Aim of the exercise
Please retype the records below exactly, leaving out any pictures.

The data
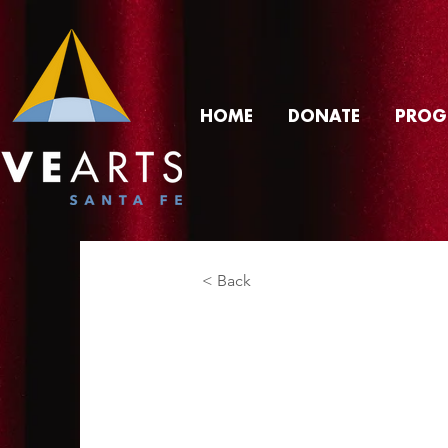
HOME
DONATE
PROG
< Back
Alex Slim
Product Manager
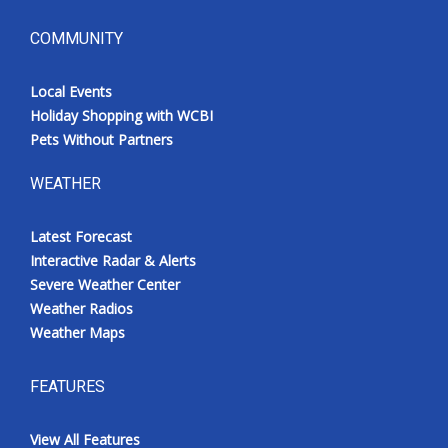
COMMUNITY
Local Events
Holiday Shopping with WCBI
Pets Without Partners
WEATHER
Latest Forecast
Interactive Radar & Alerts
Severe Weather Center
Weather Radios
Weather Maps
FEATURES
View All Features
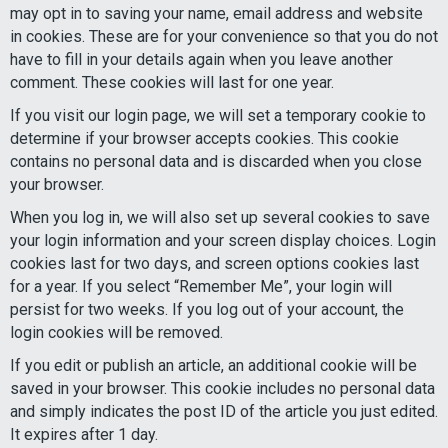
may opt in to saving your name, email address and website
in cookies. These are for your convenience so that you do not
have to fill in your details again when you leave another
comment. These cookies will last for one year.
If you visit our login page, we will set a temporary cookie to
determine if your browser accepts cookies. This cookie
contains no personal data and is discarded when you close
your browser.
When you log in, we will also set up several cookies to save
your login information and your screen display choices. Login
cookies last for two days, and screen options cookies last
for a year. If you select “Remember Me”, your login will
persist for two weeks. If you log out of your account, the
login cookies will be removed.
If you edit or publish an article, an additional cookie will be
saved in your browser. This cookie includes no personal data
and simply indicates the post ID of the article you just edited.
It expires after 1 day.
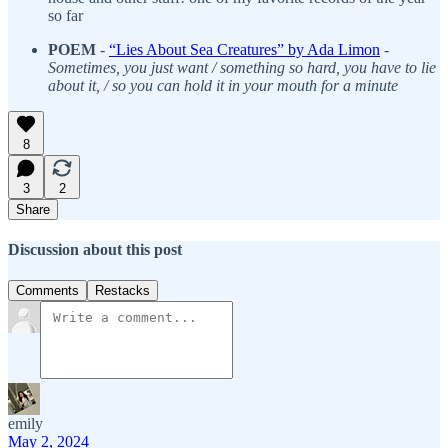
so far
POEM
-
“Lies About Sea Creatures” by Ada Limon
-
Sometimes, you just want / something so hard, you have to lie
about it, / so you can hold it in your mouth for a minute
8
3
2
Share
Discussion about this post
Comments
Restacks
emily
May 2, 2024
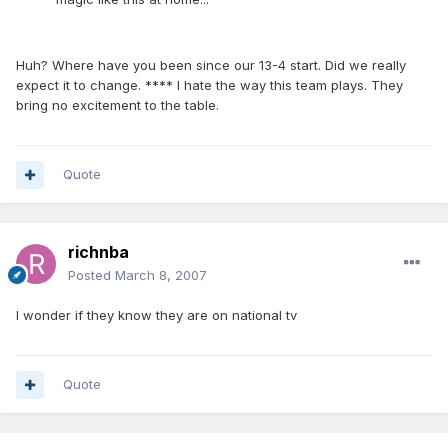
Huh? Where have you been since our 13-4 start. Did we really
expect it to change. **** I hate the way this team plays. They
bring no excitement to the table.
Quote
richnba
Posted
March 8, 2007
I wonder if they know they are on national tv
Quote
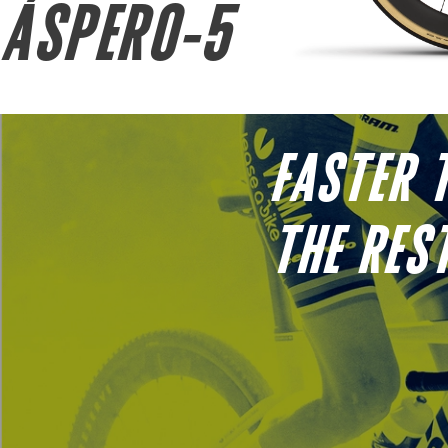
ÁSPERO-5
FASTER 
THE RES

Completed exercise
HOME
DONATE
PROG
< Back
Alex Slim
Product Manager
COMMUNITY
Local Events
Holiday Shopping with WCBI
Pets Without Partners
WEATHER
Latest Forecast
Interactive Radar & Alerts
Severe Weather Center
Weather Radios
Weather Maps
FEATURES
View All Features
may opt in to saving your name, email address and website
in cookies. These are for your convenience so that you do not
have to fill in your details again when you leave another
comment. These cookies will last for one year.
If you visit our login page, we will set a temporary cookie to
determine if your browser accepts cookies. This cookie
contains no personal data and is discarded when you close
your browser.
When you log in, we will also set up several cookies to save
your login information and your screen display choices. Login
cookies last for two days, and screen options cookies last
for a year. If you select “Remember Me”, your login will
persist for two weeks. If you log out of your account, the
login cookies will be removed.
If you edit or publish an article, an additional cookie will be
saved in your browser. This cookie includes no personal data
and simply indicates the post ID of the article you just edited.
It expires after 1 day.
so far
POEM
-
“Lies About Sea Creatures” by Ada Limon
-
Sometimes, you just want / something so hard, you have to lie
about it, / so you can hold it in your mouth for a minute
8
3
2
Share
Discussion about this post
Comments
Restacks
emily
May 2, 2024
Huh? Where have you been since our 13-4 start. Did we really
expect it to change. **** I hate the way this team plays. They
bring no excitement to the table.
Quote
richnba
Posted
March 8, 2007
I wonder if they know they are on national tv
Quote
ÁSPERO-5
FASTER 
THE RES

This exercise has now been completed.